At Nassau County BOCES’s Barry Tech School in Westbury, NY, Electrical Instructor Jim McKillop blends a classroom lecture with hands-on training.
“They’re highly motivated,” McKillop, who has been teaching for over 30 years, says about his students. “They’ve done the research and saw they wanted to invest their time, money and energy into doing something they love. Nobody likes doing a job all day that they know they’re going to be frustrated with. When somebody really takes the time to be happy, it almost feels like they’re not working to some of these guys.”
McKillop answers a student’s question about which proper breaker to install in a panel during their practice session.
A student begins work installing an electrical panel after receiving instructions during the lecture.
Another student begins the wiring of the electrical panel before it is inspected by McKillop
McKillop looks over his student’s work with great detail, but tries to let them find and fix their own mistakes for a stronger learning experience. “If we hold their hand too much, they get out to work and there’s nobody there to hold their hand.
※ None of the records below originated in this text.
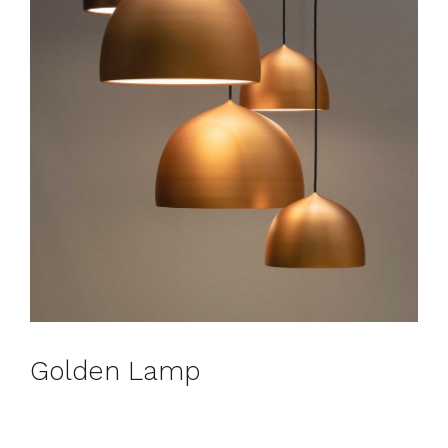
Golden Lamp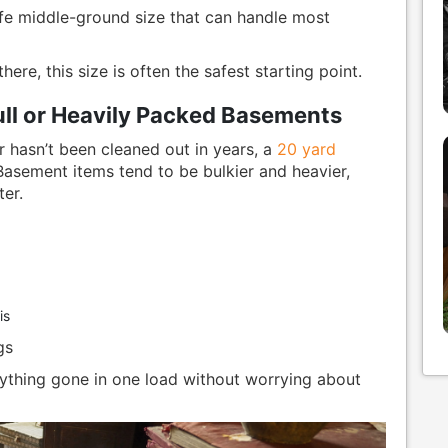
 middle-ground size that can handle most
ere, this size is often the safest starting point.
ull or Heavily Packed Basements
r hasn’t been cleaned out in years, a
20 yard
Basement items tend to be bulkier and heavier,
er.
is
gs
hing gone in one load without worrying about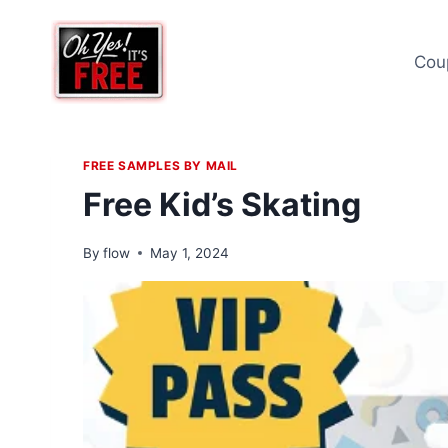
Skip
to
Cou
content
FREE SAMPLES BY MAIL
Free Kid’s Skating
By
flow
May 1, 2024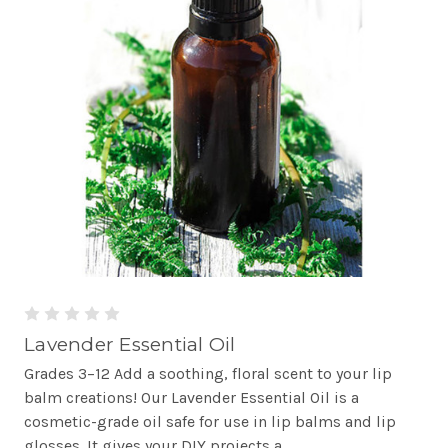
Lavender Essential Oil
Grades 3–12 Add a soothing, floral scent to your lip
balm creations! Our Lavender Essential Oil is a
cosmetic-grade oil safe for use in lip balms and lip
glosses. It gives your DIY projects a...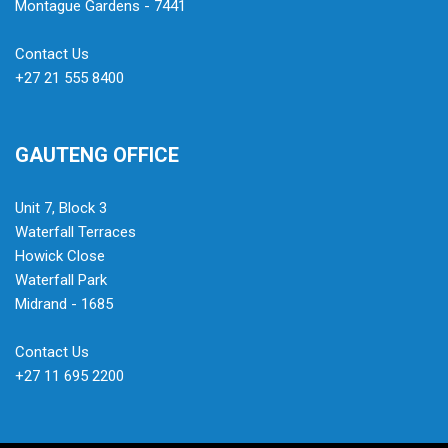
Montague Gardens - 7441
Contact Us
+27 21 555 8400
GAUTENG OFFICE
Unit 7, Block 3
Waterfall Terraces
Howick Close
Waterfall Park
Midrand - 1685
Contact Us
+27 11 695 2200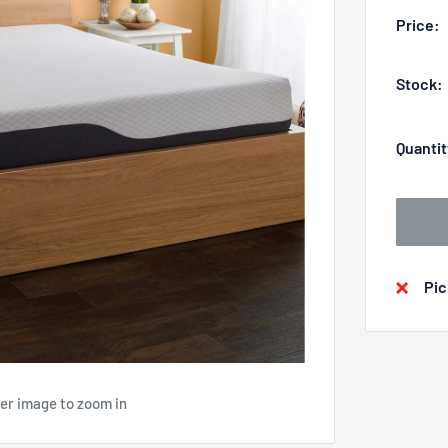
Price:
Stock:
Quantit
Pic
ver image to zoom in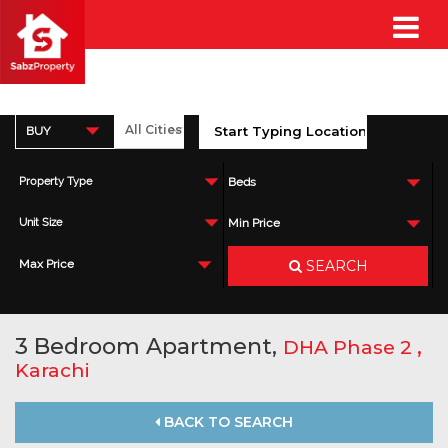
BUY
Property Type
Beds
Unit Size
Min Price
SEARCH
Max Price
3 Bedroom Apartment,
,
DHA Phase 2
Karachi
BACK TO SEARCH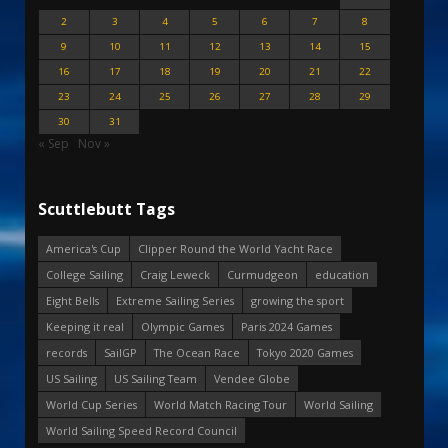
2
3
4
5
6
7
8
9
10
11
12
13
14
15
16
17
18
19
20
21
22
23
24
25
26
27
28
29
30
31
« Sep
Nov »
Scuttlebutt Tags
America's Cup
Clipper Round the World Yacht Race
College Sailing
Craig Leweck
Curmudgeon
education
Eight Bells
Extreme Sailing Series
growing the sport
Keeping it real
Olympic Games
Paris 2024 Games
records
SailGP
The Ocean Race
Tokyo 2020 Games
US Sailing
US Sailing Team
Vendee Globe
World Cup Series
World Match Racing Tour
World Sailing
World Sailing Speed Record Council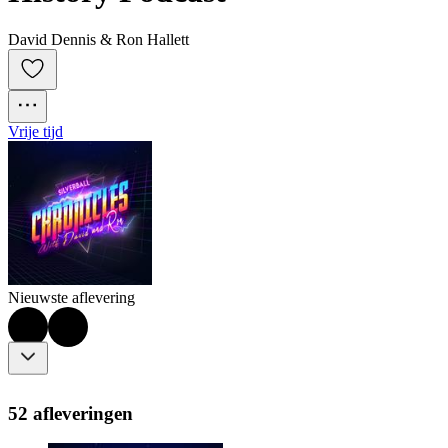
David Dennis & Ron Hallett
Vrije tijd
Nieuwste aflevering
52 afleveringen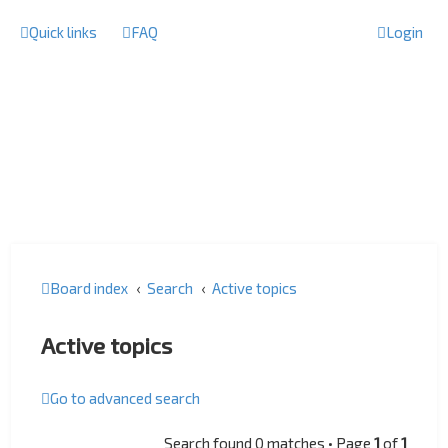
Quick links
FAQ
Login
Board index
Search
Active topics
Active topics
Go to advanced search
Search found 0 matches • Page
1
of
1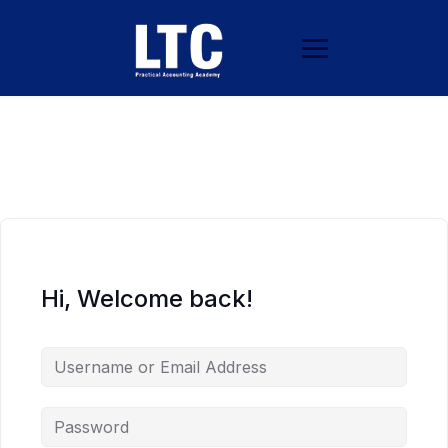
Hi, Welcome back!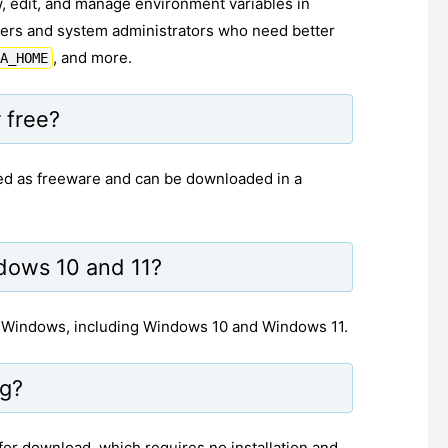
, edit, and manage environment variables in
opers and system administrators who need better
, and more.
A_HOME
 free?
ensed as freeware and can be downloaded in a
dows 10 and 11?
f Windows, including Windows 10 and Windows 11.
ng?
 for download, which requires no installation and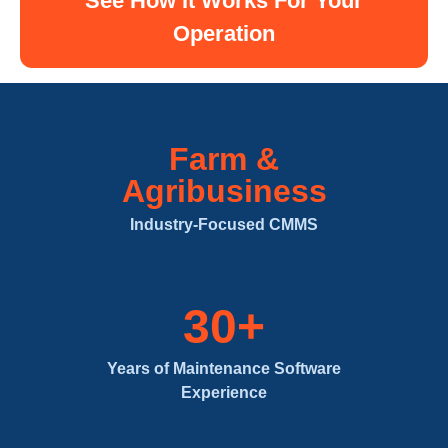
See How It Works For Your
Operation
Farm &
Agribusiness
Industry-Focused CMMS
30+
Years of Maintenance Software
Experience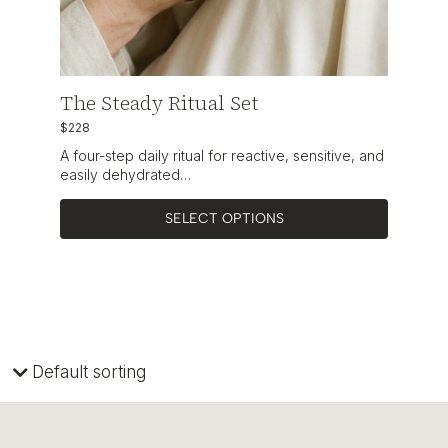
The Steady Ritual Set
$228
A four-step daily ritual for reactive, sensitive, and
easily dehydrated…
SELECT OPTIONS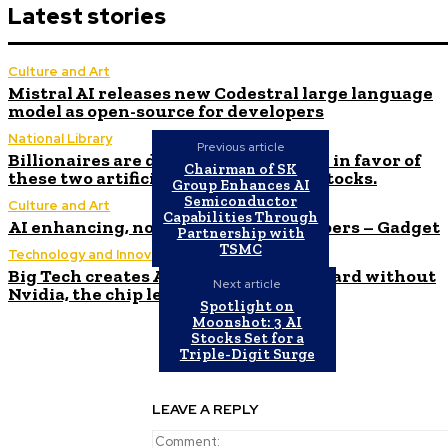
Latest stories
Culture and Art
Mistral AI releases new Codestral large language
model as open-source for developers
National Library
Previous article
Billionaires are ditching Nvidia stock in favor of
Chairman of SK
these two artificial intelligence (AI) stocks.
Group Enhances AI
Semiconductor
Culture and Art
Capabilities Through
AI enhancing, not displacing, developers – Gadget
Partnership with
TSMC
Technology and Innovation in Education
Big Tech creates AI networking standard without
Next article
Nvidia, the chip leader
Spotlight on
Moonshot: 3 AI
Stocks Set for a
Triple-Digit Surge
LEAVE A REPLY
The boss expects a lot of them,” he says.
Students at the Local 25 in Hauppague, NY, bend pipe on a Thursday night. While it may seem simple to most, it is crucial that the angles are near-perfect for the wires to run safely through.
One student checks the measurements and angles he drew on the pipe before he begins to bend.
Dave Johnson (right) follows McKillop’s practice and gives his students an important lecture on the angles and types of tools needed to bend pipe before they start their practice.
In the equipment room, Johnson goes over the types and angles of pipe bends he would like the students to practice.
Education in the skilled trades doesn’t just come from hands-on experience. Classroom lectures and length homework, which involves physics and mathematics, is crucial to succeed in the skilled trades in the 21st Century.
Training Director Chris Kelly oversees the apprenticeship program. He says that the instructions and lessons given in his classrooms are just as vital as practice the skills at his training center or on the job.
As Kelly mentioned, the additional knowledge and skills learned in the classroom are just as important as the hands-on experience.
Along with pipe bending for the newer students, the apprentices further along the program will begin to work with wiring in controlled settings such as this classroom.
A cutaway of high-voltage cable splice shows the intricate details and craftsmanship that goes into connecting two power lines together. Similar training equipment can be found throughout the Local 25’s training center.